White women are affirmative action’s largest beneficiaries and have been since the 1960s when conservatives attempted to change the affirmative action narrative. Even after President Lyndon Johnson passed Executive Order 11246 to improve equal employment opportunity, white women remain the top beneficiaries of affirmative action—and its greatest opposition.
Affirmative action remains a hot-button issue, despite the fact that Black and Latino students at the nation’s top universities are more underrepresented today than they were thirty-five years ago. At Harvard, for example, 43 percent of white students are legacies, athletes or related to donors or employees.
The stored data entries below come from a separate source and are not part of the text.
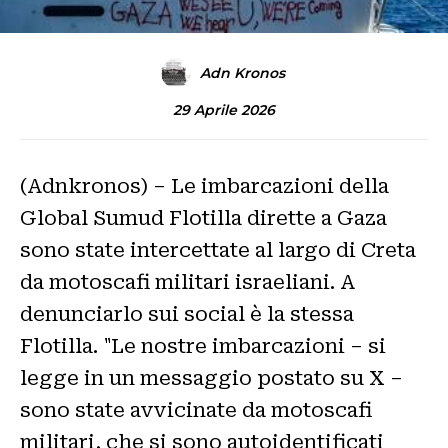
Adn Kronos
29 Aprile 2026
(Adnkronos) – Le imbarcazioni della
Global Sumud Flotilla dirette a Gaza
sono state intercettate al largo di Creta
da motoscafi militari israeliani. A
denunciarlo sui social è la stessa
Flotilla. "Le nostre imbarcazioni – si
legge in un messaggio postato su X –
sono state avvicinate da motoscafi
militari, che si sono autoidentificati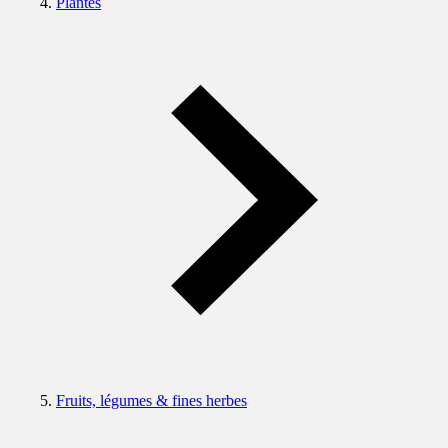
Plantes
Fruits, légumes & fines herbes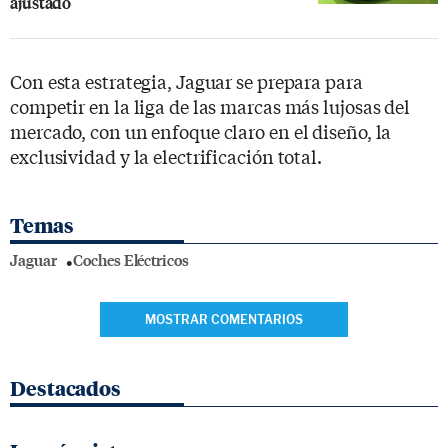
ajustado
Con esta estrategia, Jaguar se prepara para
competir en la liga de las marcas más lujosas del
mercado, con un enfoque claro en el diseño, la
exclusividad y la electrificación total.
Temas
Jaguar
Coches Eléctricos
MOSTRAR COMENTARIOS
Destacados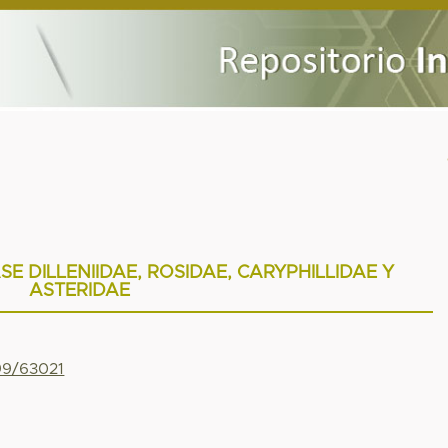
E DILLENIIDAE, ROSIDAE, CARYPHILLIDAE Y
ASTERIDAE
799/63021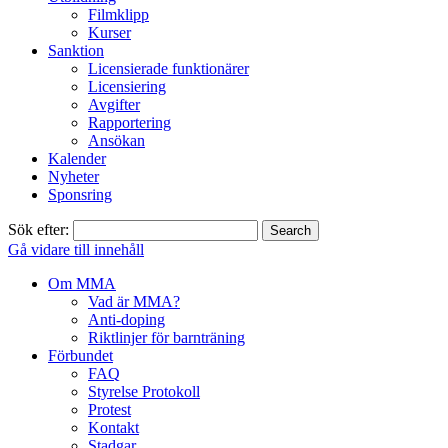
Filmklipp
Kurser
Sanktion
Licensierade funktionärer
Licensiering
Avgifter
Rapportering
Ansökan
Kalender
Nyheter
Sponsring
Sök efter:
Gå vidare till innehåll
Om MMA
Vad är MMA?
Anti-doping
Riktlinjer för barnträning
Förbundet
FAQ
Styrelse Protokoll
Protest
Kontakt
Stadgar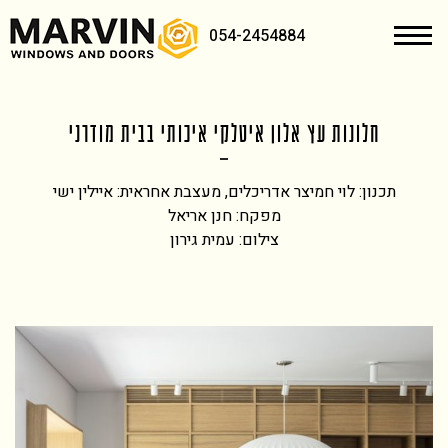
054-2454884
חלונות עץ אלון איטלקי איכותי בבית מודרני
תכנון: לוי חמיצר אדריכלים, מעצבת אחראית: איילין ישי
מפקח: חנן אריאל
צילום: עמית גירון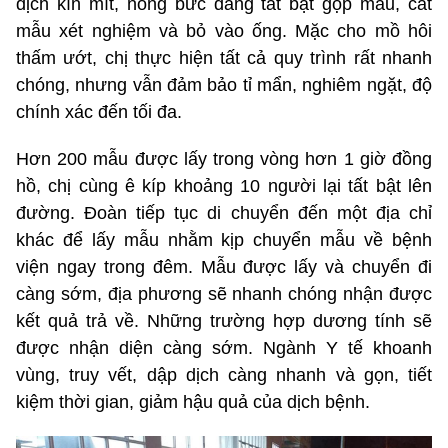
dịch kín mít, nóng bức đang tất bật gộp mẫu, cắt
mẫu xét nghiệm và bỏ vào ống. Mặc cho mồ hôi
thấm ướt, chị thực hiện tất cả quy trình rất nhanh
chóng, nhưng vẫn đảm bảo tỉ mẩn, nghiêm ngặt, độ
chính xác đến tối đa.
Hơn 200 mẫu được lấy trong vòng hơn 1 giờ đồng
hồ, chị cùng ê kíp khoảng 10 người lại tất bật lên
đường. Đoàn tiếp tục di chuyển đến một địa chỉ
khác để lấy mẫu nhằm kịp chuyển mẫu về bệnh
viện ngay trong đêm. Mẫu được lấy và chuyển đi
càng sớm, địa phương sẽ nhanh chóng nhận được
kết quả trả về. Những trường hợp dương tính sẽ
được nhận diện càng sớm. Ngành Y tế khoanh
vùng, truy vết, dập dịch càng nhanh và gọn, tiết
kiệm thời gian, giảm hậu quả của dịch bệnh.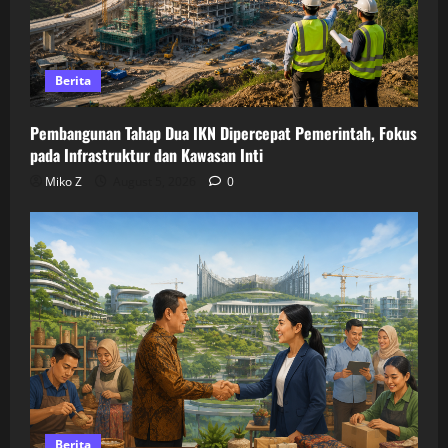
Berita
Pembangunan Tahap Dua IKN Dipercepat Pemerintah, Fokus
pada Infrastruktur dan Kawasan Inti
Miko Z
August 5, 2026
0
Berita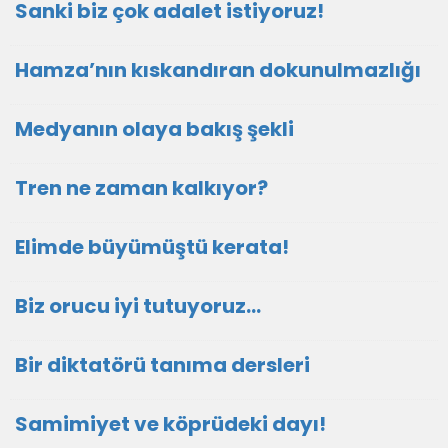
Sanki biz çok adalet istiyoruz!
Hamza’nın kıskandıran dokunulmazlığı
Medyanın olaya bakış şekli
Tren ne zaman kalkıyor?
Elimde büyümüştü kerata!
Biz orucu iyi tutuyoruz…
Bir diktatörü tanıma dersleri
Samimiyet ve köprüdeki dayı!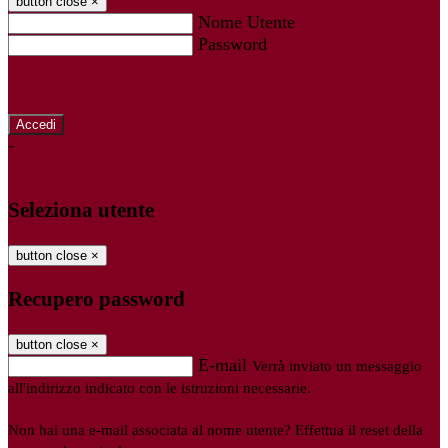
button close
×
Nome Utente
Password
Password dimenticata?
-
Entra con SPID
Entra con CIE
Seleziona utente
button close
×
Recupero password
button close
×
E-mail
Verrà inviato un messaggio
all'indirizzo indicato con le istruzioni necessarie.
Non hai una e-mail associata al nome utente? Effettua il reset della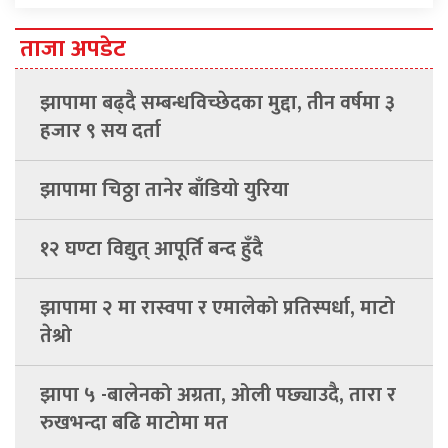
ताजा अपडेट
झापामा बढ्दै सम्बन्धविच्छेदका मुद्दा, तीन वर्षमा ३
हजार ९ सय दर्ता
झापामा चिठ्ठा तानेर बाँडियो युरिया
१२ घण्टा विद्युत् आपूर्ति बन्द हुँदै
झापामा २ मा रास्वपा र एमालेको प्रतिस्पर्धा, माटो
तेश्रो
झापा ५ -बालेनको अग्रता, ओली पछ्याउदै, तारा र
रुखभन्दा बढि माटोमा मत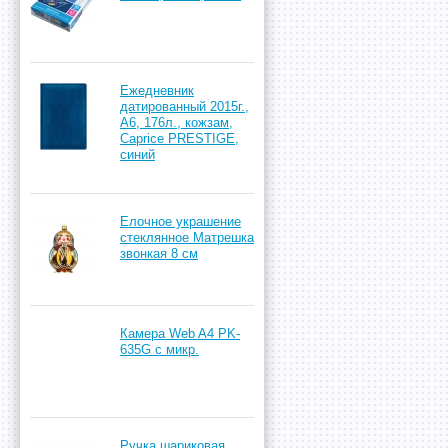
Ежедневник
датированный 2015г.,
А6, 176л., кожзам,
Caprice PRESTIGE,
синий
Елочное украшение
стеклянное Матрешка
звонкая 8 см
Камера Web A4 PK-
635G с микр.
Ручка шариковая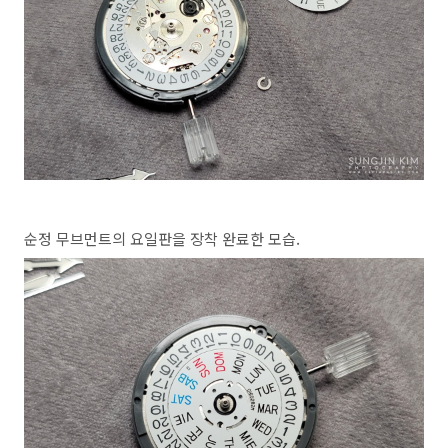
순정 무브먼트의 요일판을 장착 완료한 모습.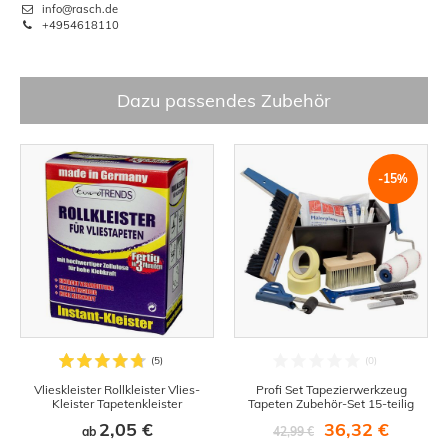
info@rasch.de
+4954618110
Dazu passendes Zubehör
-15%
Vlieskleister Rollkleister Vlies-
Profi Set Tapezierwerkzeug
Kleister Tapetenkleister
Tapeten Zubehör-Set 15-teilig
2,05 €
36,32 €
ab
42,99 €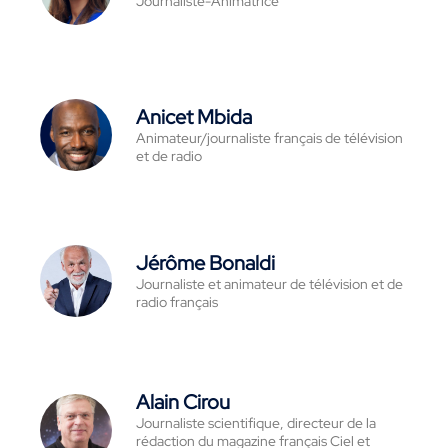
Journaliste-Animatrice
Anicet Mbida
Animateur/journaliste français de télévision
et de radio
Jérôme Bonaldi
Journaliste et animateur de télévision et de
radio français
Alain Cirou
Journaliste scientifique, directeur de la
rédaction du magazine français Ciel et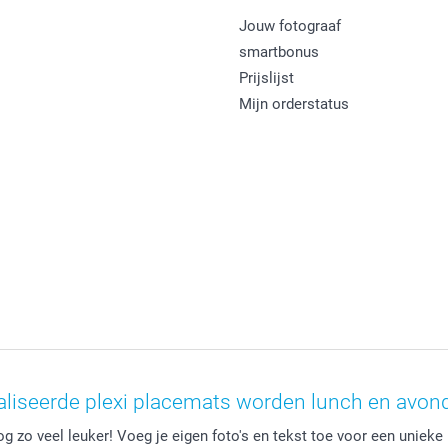
Jouw fotograaf
smartbonus
Prijslijst
Mijn orderstatus
liseerde plexi placemats worden lunch en avond
 zo veel leuker! Voeg je eigen foto's en tekst toe voor een unieke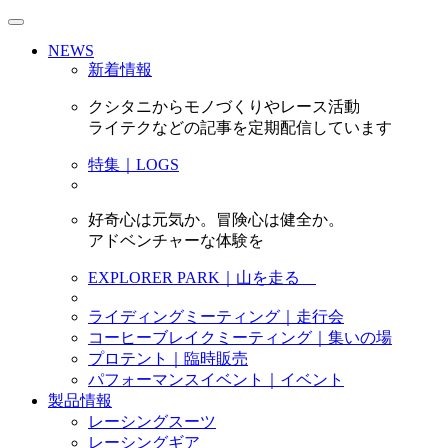
NEWS
新着情報
クシタニからモノづくりやレース活動
ライテクなどの記事を定期配信しています
特集｜LOGS
好奇心は元気か。冒険心は健全か。
アドベンチャーな体験を
EXPLORER PARK｜山を走る
ライディングミーティング｜走行会
コーヒーブレイクミーティング｜集いの場
プロテント｜臨時販売
パフォーマンスイベント｜イベント
製品情報
レーシングスーツ
レーシングギア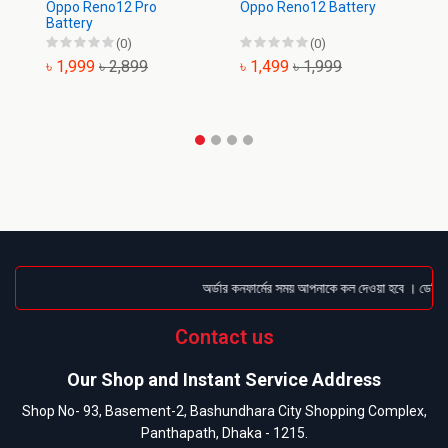
Oppo Reno12 Pro
Oppo Reno12 Battery
Op
Battery
(0)
(0)
৳ 1,999
৳ 2,899
৳ 1,499
৳ 1,999
৳
অর্ডার কনফার্মের সময় আপনাকে কল দেওয়া হবে । ডেলিভার
Contact us
Our Shop and Instant Service Address
Shop No- 93, Basement-2, Bashundhara City Shopping Complex,
Panthapath, Dhaka - 1215.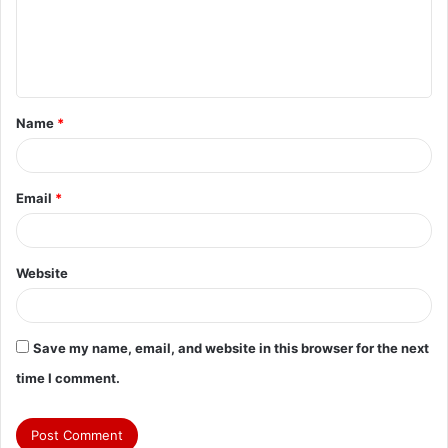
m
e
n
t
Name
*
*
Email
*
Website
Save my name, email, and website in this browser for the next
time I comment.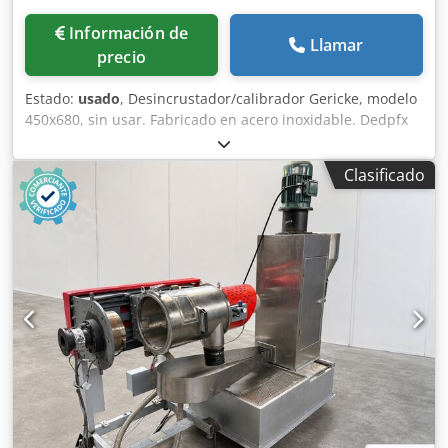
Información de
Llamar
precio
Estado:
usado
, Desincrustador/calibrador Gericke, modelo
450x680, sin usar. Fabricado en acero inoxidable. Dedpfx
Alozbuche Dock Accionado por un motor eléctrico de 5,5
kW, 1445 rpm, a través de un reductor. i= 26,04/1.
Clasificado
Velocidad de funcionamiento del rotor: aproximadamente
55,49 rpm.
Centuries of racism in this country have resulted in unequal access to education, a social determinant of health. Yet private and public colleges and universities are still under scrutiny for using race as one of the many complex variables in the college admissions process. Education opens doors to employment in many fields, but especially highly specialized ones in medicine and health care. Diversity among physicians and health care professionals leads to improved care and financial outcomes across the board. In effect, outlawing affirmative action threatens the health of all Americans.
For too many patients, a diverse health care system may mean the difference between life and death. Without more diversity, patients may be on the receiving end of bias, such as when doctors mislabel some pain patients as “drug seekers,” or brush off a woman’s chest pain as anxiety.
Diversity is about far more than offering soul food in the college cafeteria for Black History Month. Higher education institutions and medical organizations should make meaningful investments into outreach, recruitment and mentoring programs for students and faculty who are underrepresented in medicine. Criterion for board promotions, especially in majority-white boardrooms, should also be reassessed from a lens of diversity, equity, and inclusion. This is of particular importance as states such as Florida and Iowa are cracking down on diversity, equity, and inclusion initiatives in education.
Private and public institutions’ job is to ensure that it remains a tool for expanding access to education and health care. People of all races thrive in diverse health care environments, and improved health for marginalized patients benefits everyone. This is how affirmative action lays the foundation for health equity and social justice in medicine.